With the increased popularity of alpacas, has come the increased number of inexpensive alpacas for sale. As in any industry, cheaper is not typically better.
For instance, I have come across more than one ad for “A starter herd” of over 20 alpacas and all of the equipment the owners had (shearing table, fence, etc.) where they are asking for less than $20,000. While it may be tempting to purchase this herd because it is such a great “deal”, there are some things you should consider before doing so.

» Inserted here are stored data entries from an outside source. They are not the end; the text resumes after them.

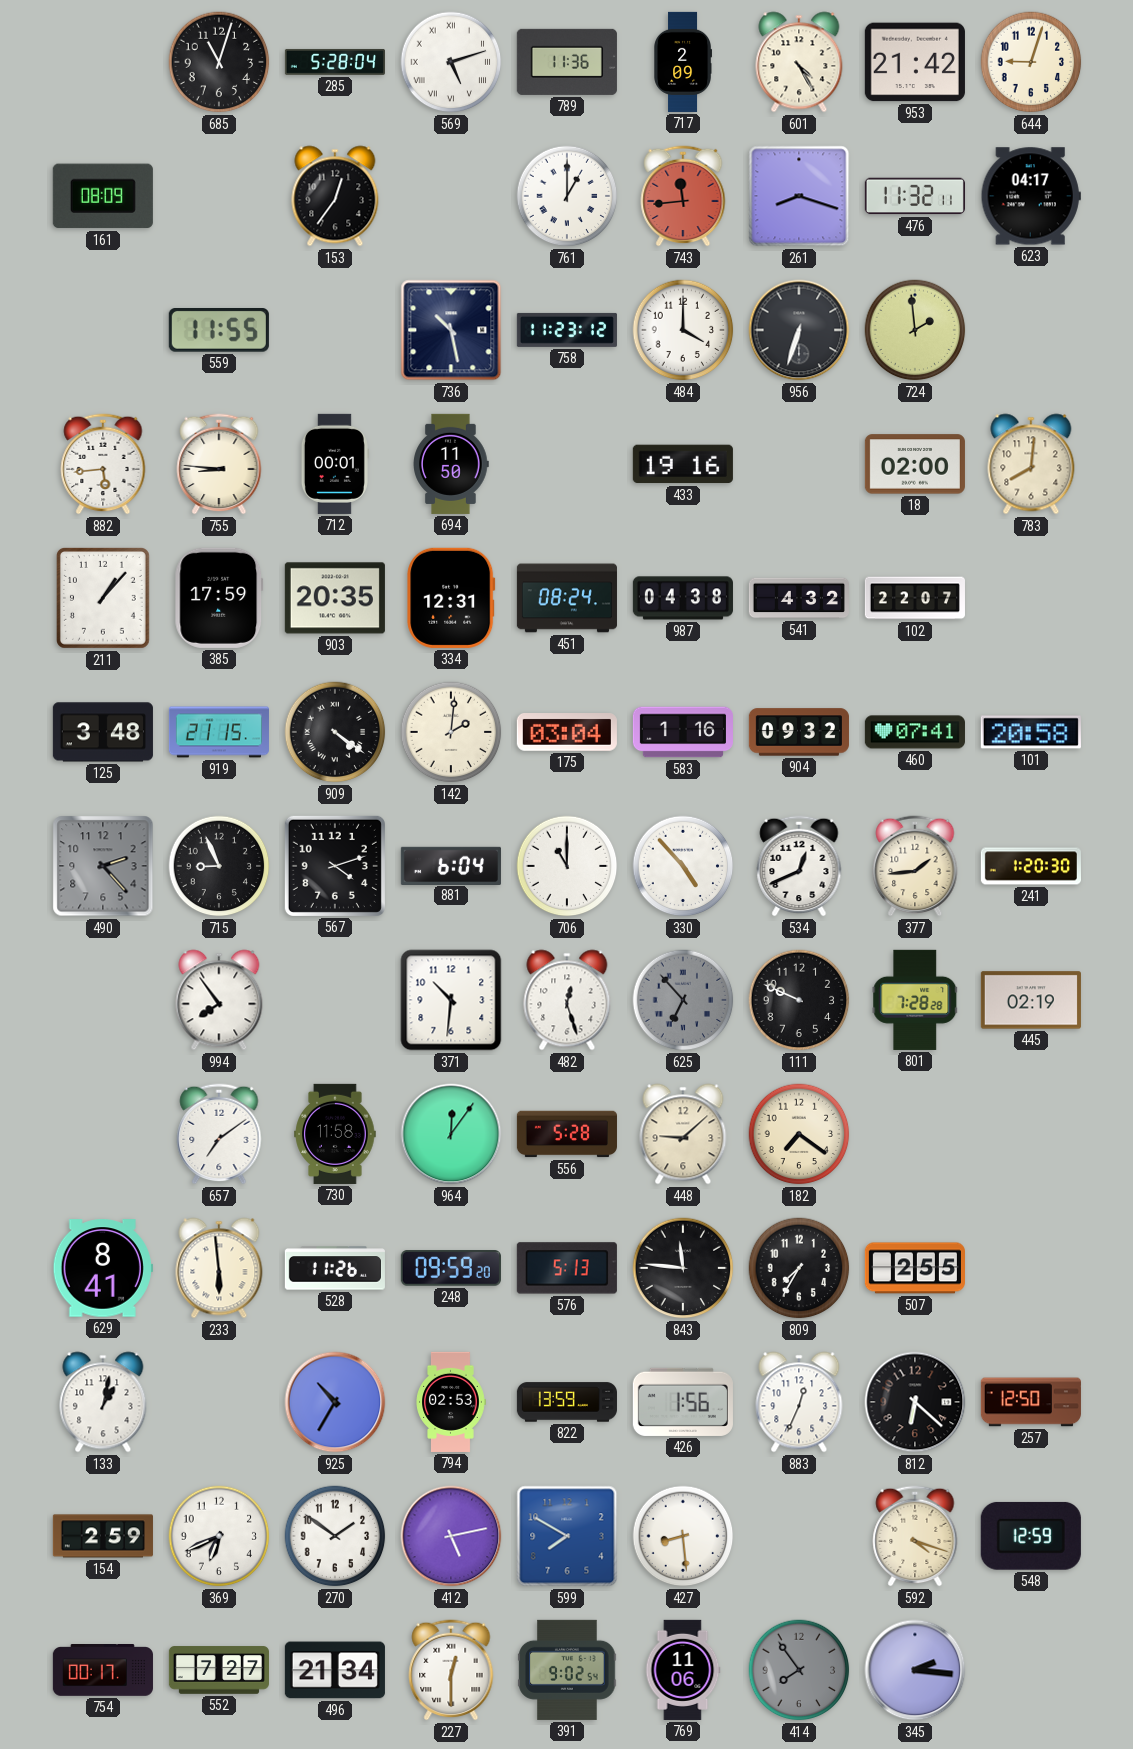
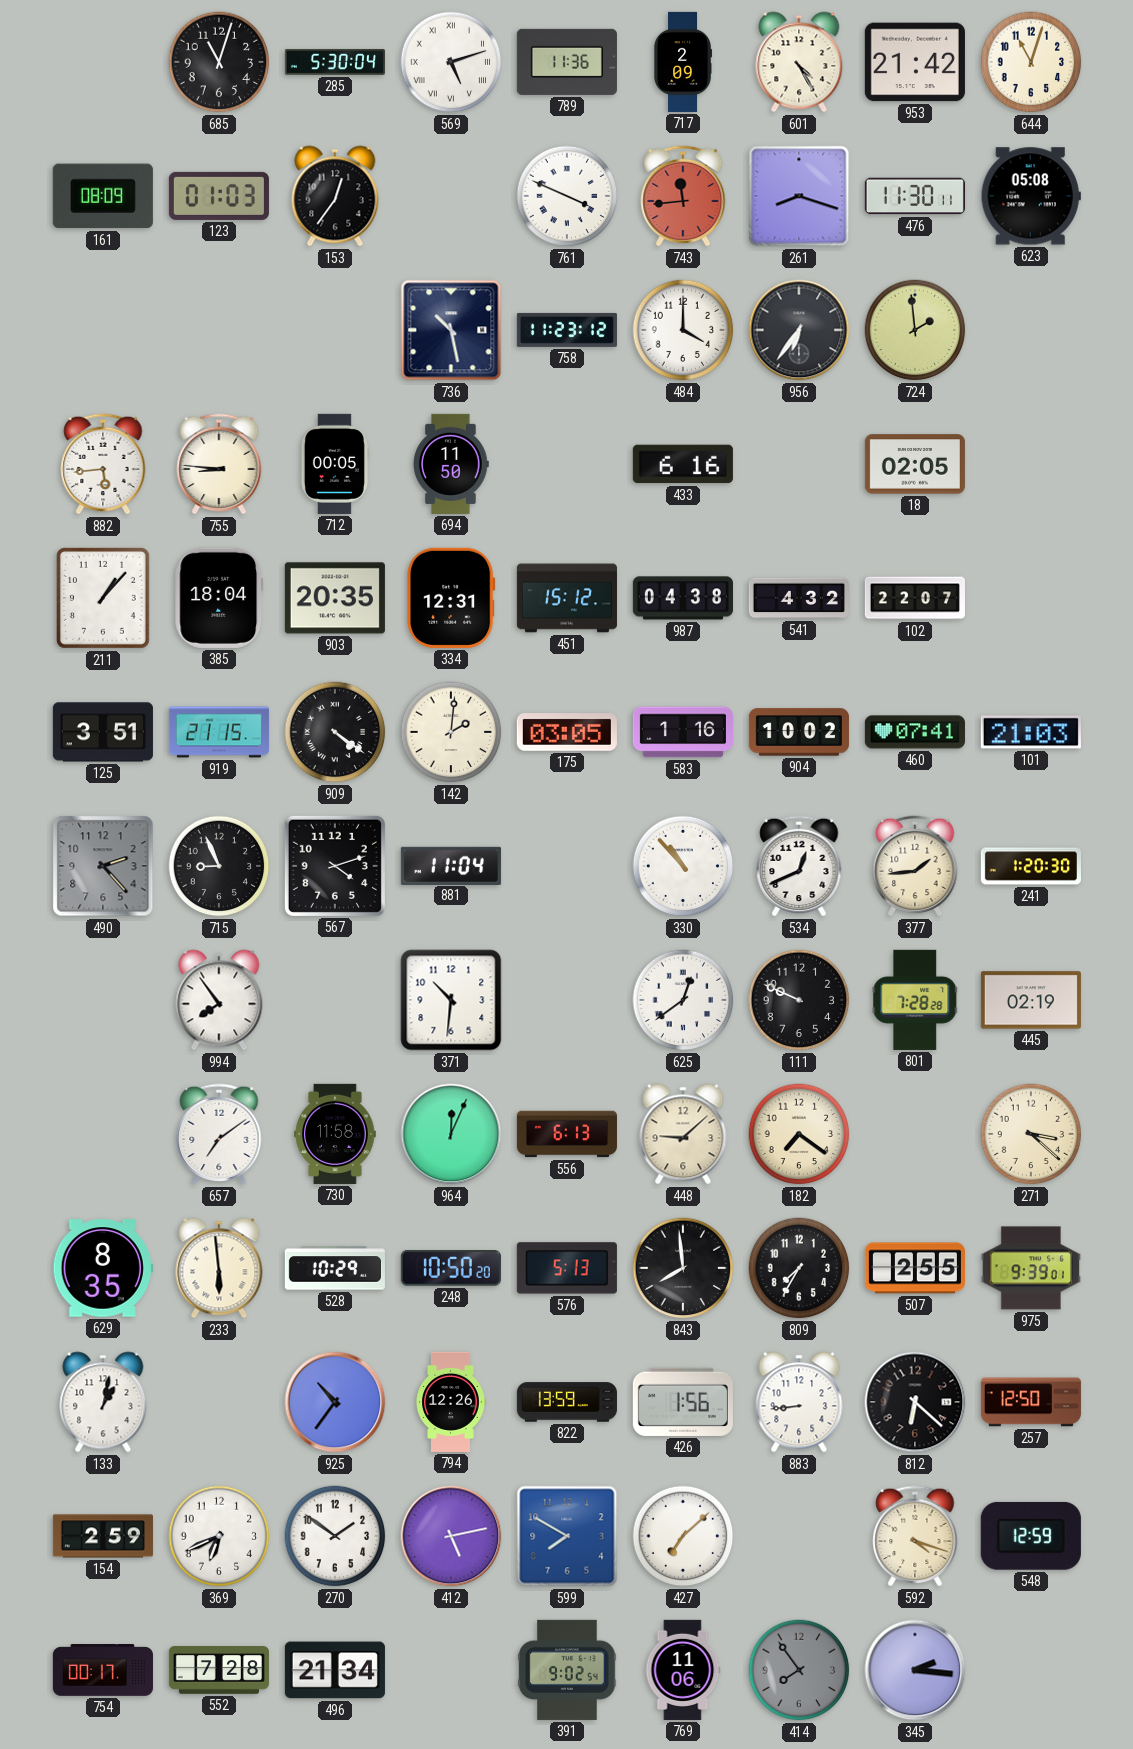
285: 5:28 -> 5:30
644: 9:03 -> 11:03
123: none -> 01:03
761: 1:00 -> 3:49
476: 11:32 -> 11:30
623: 04:17 -> 05:08
559: 11:55 -> none
956: 6:33 -> 6:36
712: 00:01 -> 00:05
433: 19:16 -> 6:16
18: 02:00 -> 02:05
783: 8:01 -> none
385: 17:59 -> 18:04
451: 08:24 -> 15:12
125: 3:48 -> 3:51
175: 03:04 -> 03:05
904: 09:32 -> 10:02
101: 20:58 -> 21:03
881: 6:04 -> 11:04
706: 11:00 -> none
330: 4:53 -> 10:53
482: 12:27 -> none
625: 6:53 -> 12:39
625 dial: grey -> white
964: 12:06 -> 12:04
556: 5:28 -> 6:13
271: none -> 3:22
629: 8:41 -> 8:35
528: 11:26 -> 10:29
248: 09:59 -> 10:50
843: 11:46 -> 7:59
975: none -> 9:39
925: 10:35 -> 10:36
794: 02:53 -> 12:26
883: 12:34 -> 8:44
427: 8:29 -> 7:08
552: 7:27 -> 7:28
227: 12:30 -> none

Most people who are dispersing their herd will not be available to help you should you have any questions and, as any alpaca owner will tell you, you will. No matter how much you research alpacas, when you bring home your first alpacas, you will go through a learning curve. If you don’t currently have any alpacas, as the ad is suggesting, the learning curve will be overwhelming.
Another thing to consider is the quality of the animals. What kind of fiber and conformation do they have. The quality of fiber is important if you want to sell it. Even if you are not planning to show your animals, conformation is important for their health.

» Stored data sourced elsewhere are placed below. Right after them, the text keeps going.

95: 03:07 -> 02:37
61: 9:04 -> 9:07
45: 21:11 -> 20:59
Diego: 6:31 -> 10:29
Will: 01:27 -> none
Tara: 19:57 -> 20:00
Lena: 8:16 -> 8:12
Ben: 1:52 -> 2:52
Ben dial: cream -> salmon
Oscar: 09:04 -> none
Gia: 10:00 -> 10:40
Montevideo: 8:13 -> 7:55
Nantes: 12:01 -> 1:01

If you are planning to show the animals, or the offspring of the animals, they must be registered. The registry in Canada (CLAA) requires the parents of all alpacas to be registered with the CLAA in order to register the offspring. CLAA confirms parentage by DNA. For instance, if you purchase an alpaca (Cutie Pie) that is not registered, in order to register the offspring (Darling), Cutie Pie’s sire and dam must be registered and Darling’s sire must also be registered. You would also need to register Cutie Pie before you can register Darling.

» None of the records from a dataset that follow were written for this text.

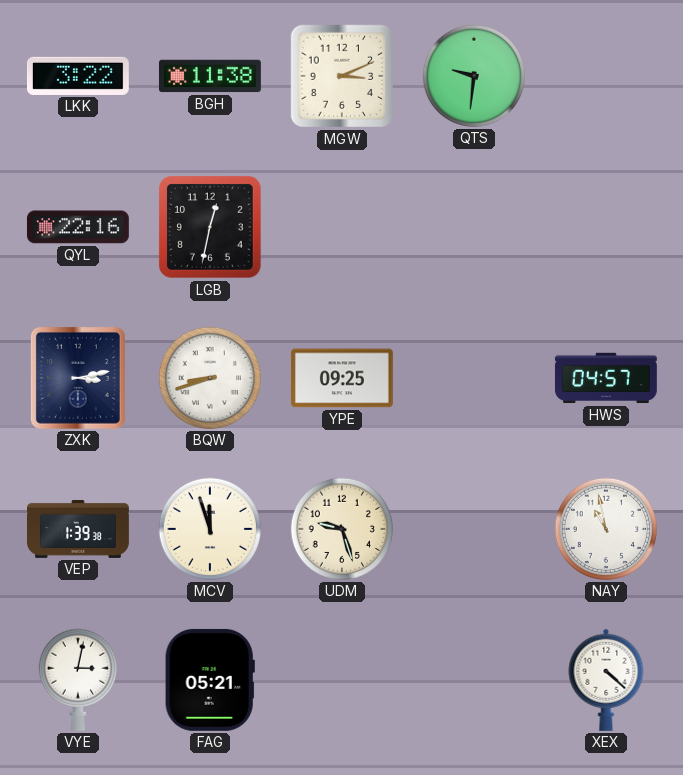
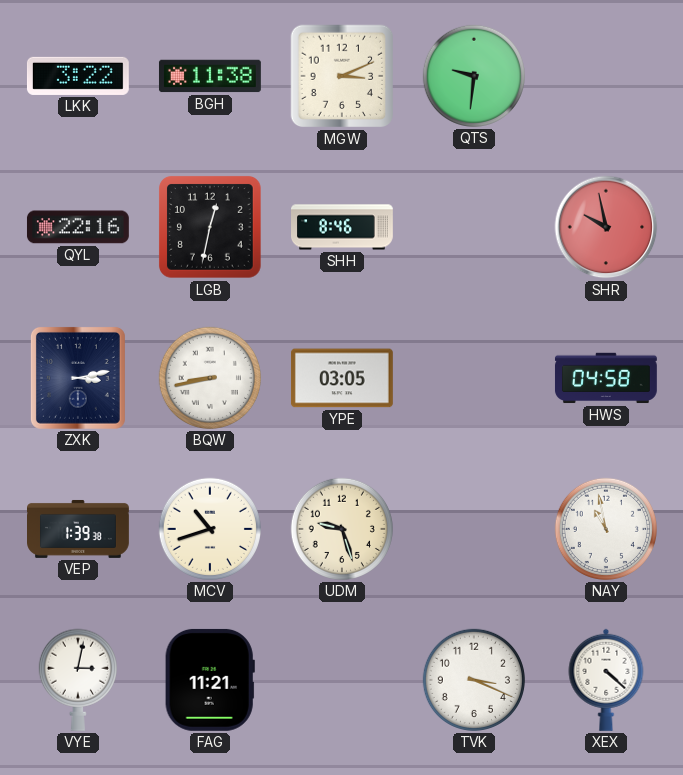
SHH: none -> 8:46
SHR: none -> 9:58
BQW: 8:42 -> 8:43
YPE: 09:25 -> 03:05
HWS: 04:57 -> 04:58
MCV: 11:57 -> 10:42
FAG: 05:21 -> 11:21
TVK: none -> 3:19
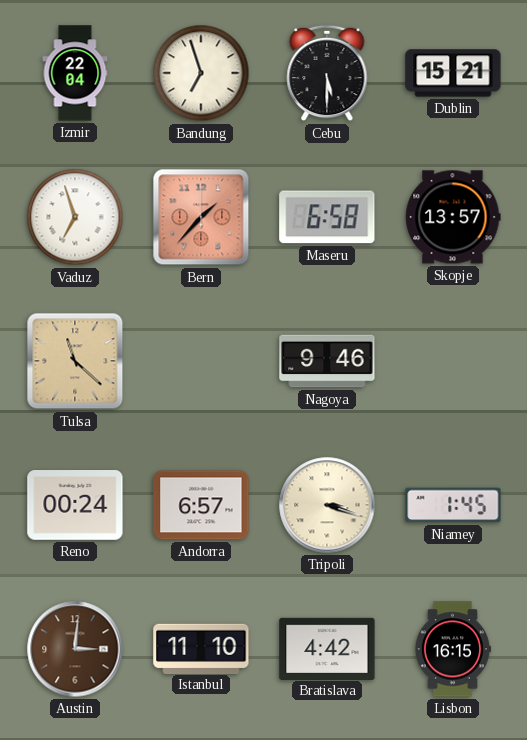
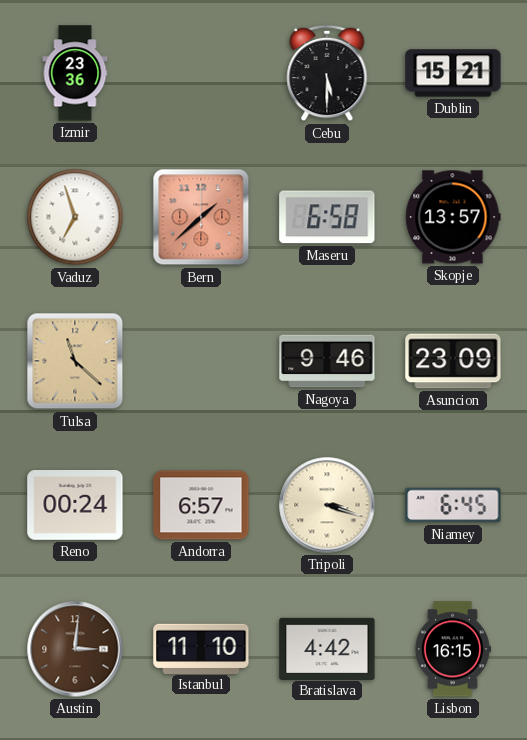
Izmir: 22:04 -> 23:36
Bandung: 6:57 -> none
Bern: 1:37 -> 1:38
Asuncion: none -> 23:09
Niamey: 1:45 -> 6:45
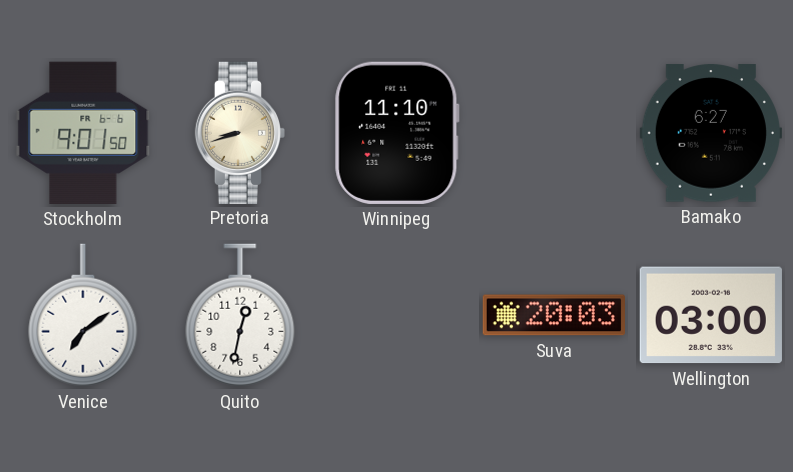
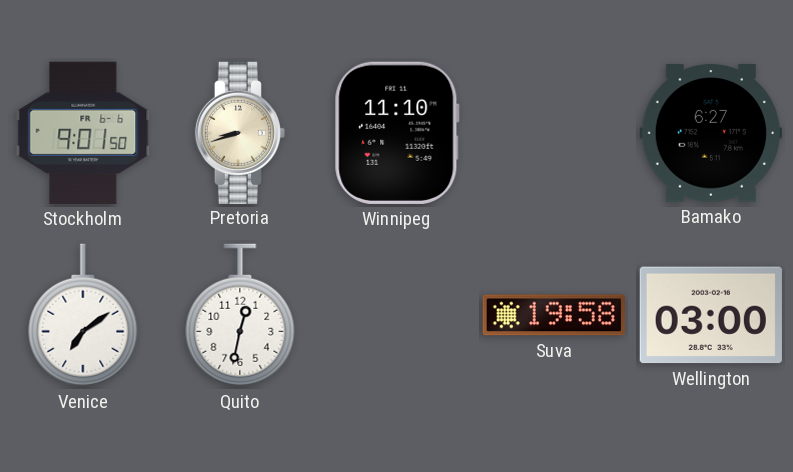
Suva: 20:03 -> 19:58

In order to register Cutie Pie, you would need to get the signature of her dam and sire’s owner at the time of conception and, if different, time of birth. You also need to know the date of birth and date the microchip was implanted. If there is no microchip, you will need to implant one. While this can be done, we have heard many horror stories of people not being able to get the required signatures, after they have paid for, and taken possession of the alpaca. The same steps would have to be taken to register Darling. The cost of registering an alpaca goes up as it ages. And depending on how many alpacas need registering, the inexpensive herd can quickly become expensive.
Now, if you go to a reputable breeder, the story will be very different. A good breeder will be very willing to offer advice and help you through the learning curve, have animals that are registered with the CLAA , and is responsible for the cost of transferring the ownership, can tell you the approximate grade the fiber is, and will be up front about any conformation issues.